In our interview, Kahana talks about his own religious background, why he chose to take on a mission of reform, and how Israelis and the diaspora can find common ground.
The perception that the Orthodox have a hold on Israeli life is one of the most significant points of contention between Israel and Diaspora Jews. Is that starting to change?
Most of the Jews in Israel are Orthodox. Even the secular Jews in Israel are Orthodox. As we say here, “The synagogues that we are not going to are Orthodox synagogues.” Take me, for example. I never met a Reform Jew until I joined politics, and the first time I met a Conservative was after I was released from the army at the age of 46. All this influences the relationship between Israel and the Diaspora. We have to work together with the Jews in the Diaspora to find solutions to this to this issue. The hardest thing is the conversion issue because we don’t accept non-Orthodox conversions. Even when I was the minister of religious affairs, and I was a very revolutionary one, I made a lot of reforms in these religion-and-state issues. But we have to find a solution so we will not tear the relationship between Jews in Israel and Jews in the Diaspora. It’s very important that we continue to be am echad — one people.
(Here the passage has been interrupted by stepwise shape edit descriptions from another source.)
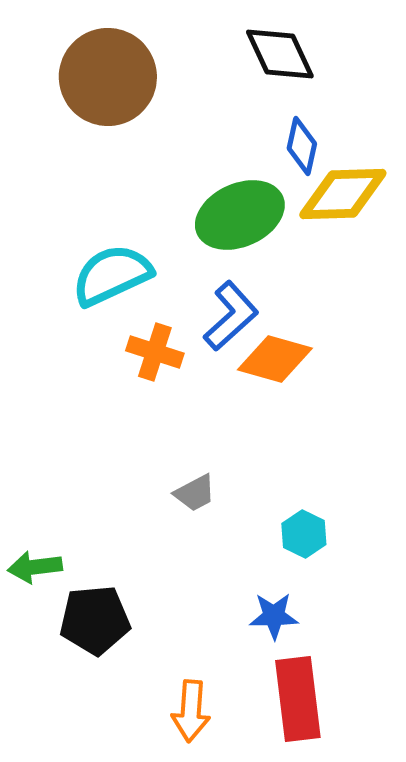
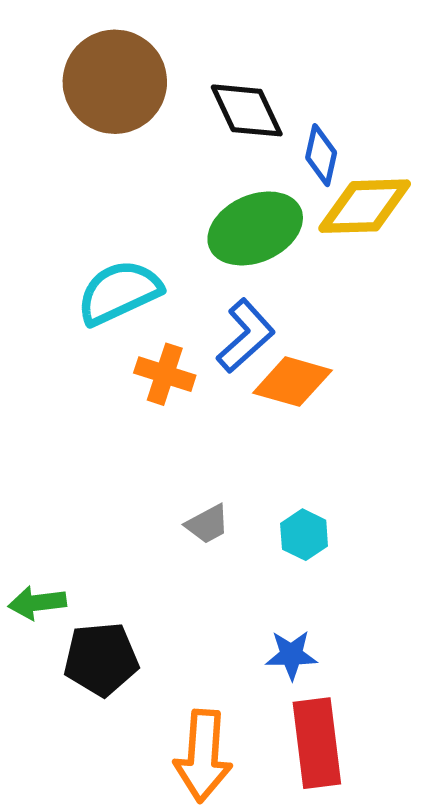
black diamond: (280, 54) -> (247, 110), moved
cyan hexagon: (304, 534) -> (304, 535), moved
orange arrow: (191, 711) -> (203, 756), size x1.4

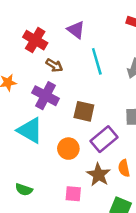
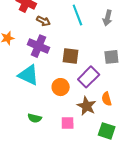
green semicircle: (24, 190) -> (35, 118), moved

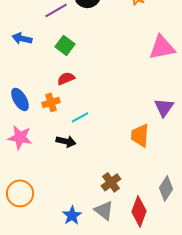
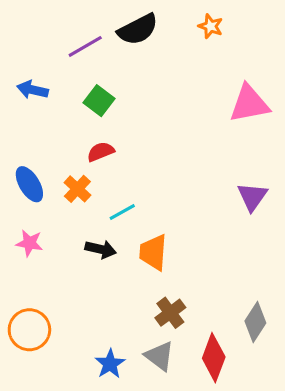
orange cross: (51, 102) -> (77, 189), turned -30
orange trapezoid: (140, 135) -> (153, 252), moved
pink star: (20, 137) -> (29, 243), size x0.7

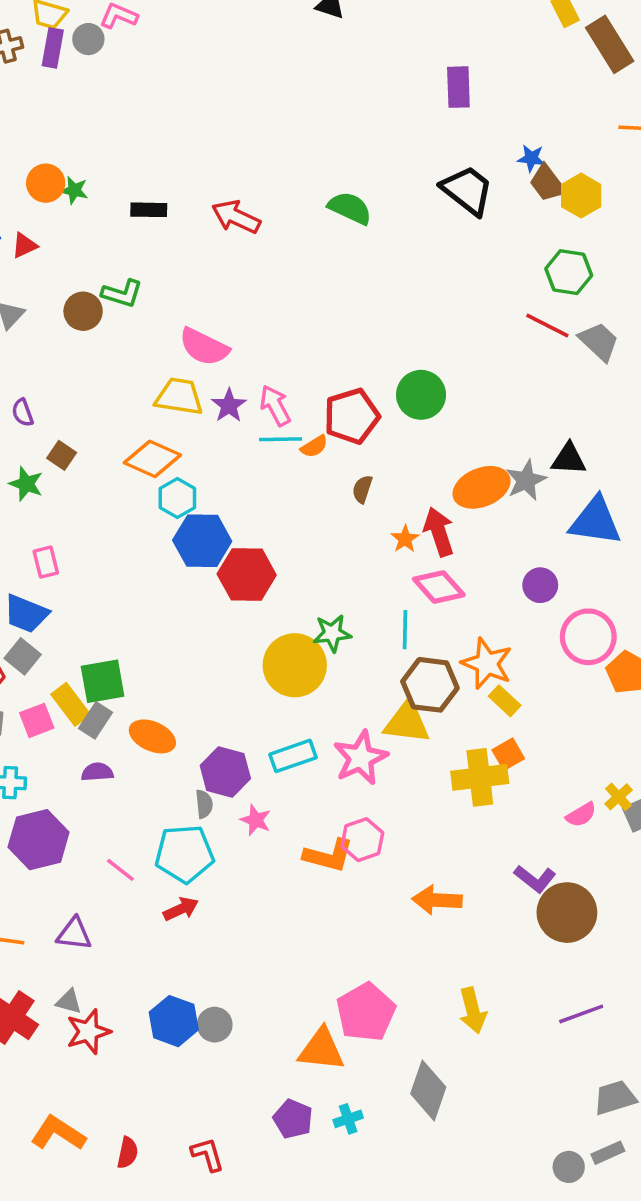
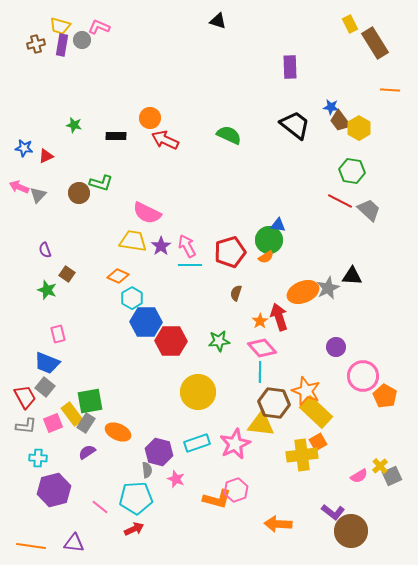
orange circle: (46, 183) -> (150, 118), moved
orange semicircle: (314, 446) -> (266, 257), moved
orange diamond: (152, 459) -> (118, 276), size x0.7
blue triangle: (595, 521) -> (278, 225), moved, size x0.5
pink diamond: (439, 587) -> (262, 348), moved
green star: (332, 633) -> (219, 341), moved
yellow rectangle: (505, 701) -> (316, 412), size x1.8
purple semicircle: (97, 772) -> (87, 452), turned -30

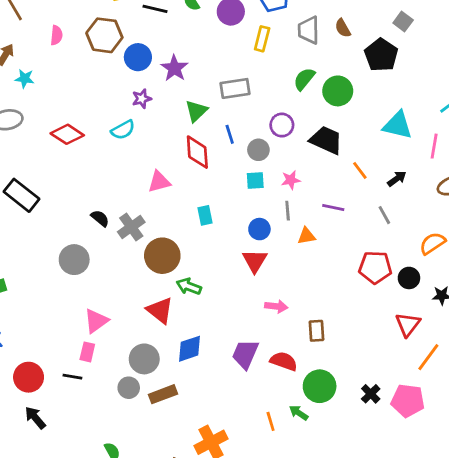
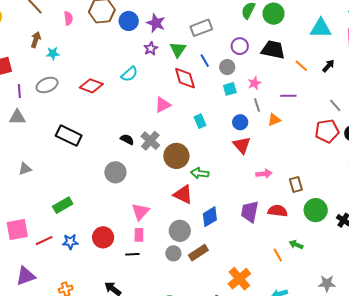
purple star: (142, 99) -> (151, 48), moved
gray line: (384, 215) -> (335, 105), moved
red circle: (29, 377) -> (103, 237), moved
green circle: (320, 386) -> (316, 210), moved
The Times of Israel called you an Orthodox revolutionary. It sounds like that’s a term you embrace. What is it about your background or your personality that makes you want to take these established institutions and reform them?
That’s a very good question. The thing is, I have two legs. Of course, my right leg is an observant Jew that observes halacha and the living God and tries to do all the mitzvot. But my other leg is where I spent all of my adult life with the most secular people in Israel — the pilots in the Israeli Air Force. So, I thought that a person like me could bring a solution to these rifts. You can’t force anyone to believe in God. And you can’t force anyone to be a religious Jew. And I believe that if we do as much as we can to reduce forcing people, they will come by themselves. This is what I tried to do, to reduce religious laws, and hopefully, they will try to be more and more close to Judaism.
You’re a relative newcomer to politics. As you know, Israeli politics is a rough business. What have you learned so far?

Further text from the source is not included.